### [WHAT YOU WILL DO]
Drop every picture, then repeat the records exactly.
---
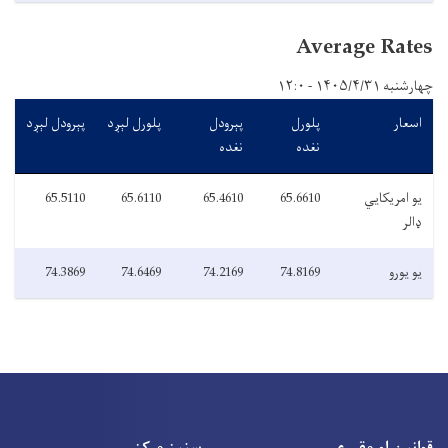
Average Rates
چهارشنبه ۱۴۰۵/۴/۳۱ - ۱۲:۰
اسعار
پلورل
پېرودل
پلورل لېږد
پېرودل لېږد
نغده
نغده
یو امریکایي
65.6610
65.4610
65.6110
65.5110
ډالر
یو یورو
74.8169
74.2169
74.6469
74.3869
---
### [RESPONSE BOX]
Average Rates
چهارشنبه ۱۴۰۵/۴/۳۱ - ۱۲:۰
اسعار
پلورل
پېرودل
پلورل لېږد
پېرودل لېږد
نغده
نغده
یو امریکایي
65.6610
65.4610
65.6110
65.5110
ډالر
یو یورو
74.8169
74.2169
74.6469
74.3869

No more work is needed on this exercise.